Exercise objective -> Each line below must be reproduced exactly, though the pictures are to be dropped.

Entries shown ->
* * * *
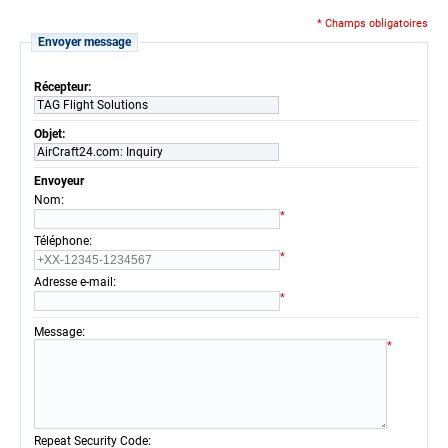
* Champs obligatoires
Envoyer message
Récepteur:
TAG Flight Solutions
Objet:
AirCraft24.com: Inquiry
Envoyeur
:
Nom
*
:
Téléphone
*
:
Adresse e-mail
*
:
Message
*
:
Repeat Security Code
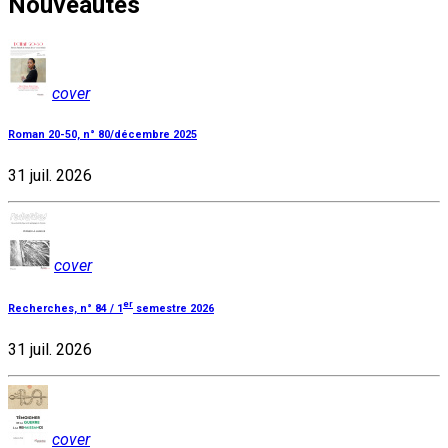
Nouveautés
cover
Roman 20-50, n° 80/décembre 2025
31 juil. 2026
cover
er
Recherches, n° 84 / 1
semestre 2026
31 juil. 2026
cover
* * * *
Solution ->
* Champs obligatoires
Envoyer message
Récepteur:
TAG Flight Solutions
Objet:
AirCraft24.com: Inquiry
Envoyeur
:
Nom
*
:
Téléphone
*
:
Adresse e-mail
*
:
Message
*
:
Repeat Security Code
Nouveautés
cover
Roman 20-50, n° 80/décembre 2025
31 juil. 2026
cover
er
Recherches, n° 84 / 1
semestre 2026
31 juil. 2026
cover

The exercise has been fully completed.